Imagine I have a 3 sided die: two faces marked 0, one face marked 2

Whenever a two is rolled, two more rolls are to occur. How do I determine the average number of rolls that will occur?

I tried figuring this out based on an explanation of exploding dice (http://axiscity.hexamon.net/users/isomage/rpgmath/explode/) but I'm not sure I'm even headed in the right direction.

p(number of rolls)

p(1) = 1/3
p(3) = 1/3 * 2/3 * 2/3
p(5) = 1/3 * 1/3 * 2/3 * 2/3 * 2/3
p(7) = 1/3 * 1/3 * 1/3 * 2/3 * 2/3 * 2/3 * 2/3
p(n) = n+1/3^n

Solve for the sum of p(n) ???

Are those probabilities correct or do i have to include the alternate ordering (ex: p(5) = 1/3 * 2/3 * 1/3 * 2/3 * 2/3)

what about a 3 sided die: 0,1,2 where 1 = +1 roll and 2 = +2 rolls? what about a 20 sided die: 15 zero faces, 3 two faces, 1 three face, and 1 five face?

Curious why in the heck I care? In an effort to learn python i thought it'd be fun to generate a random dungeon. Now i'm curious about the probabilities of the random (or should I say psuedo-random) generation.

I tried digesting the question/answers linked below ... snow crash! If you do help me, please, please, feed me via spoon.
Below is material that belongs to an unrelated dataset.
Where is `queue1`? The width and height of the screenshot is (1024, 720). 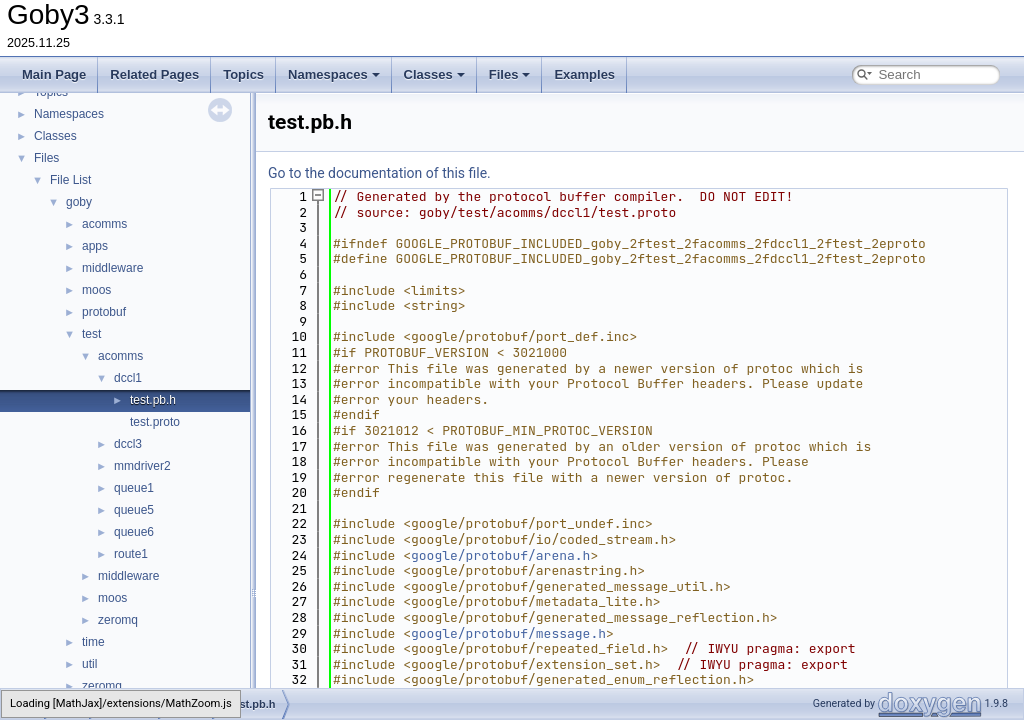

I am a statistics baby.

How to easily determine the results distribution for multiple dice?

Help with probabilities on a game I am making

Now i'm going to read http://www.diku.dk/hjemmesider/ansatte/torbenm/Troll/RPGdice.pdf while I wait for enlightenment

Thanks in advance for said enlightenment.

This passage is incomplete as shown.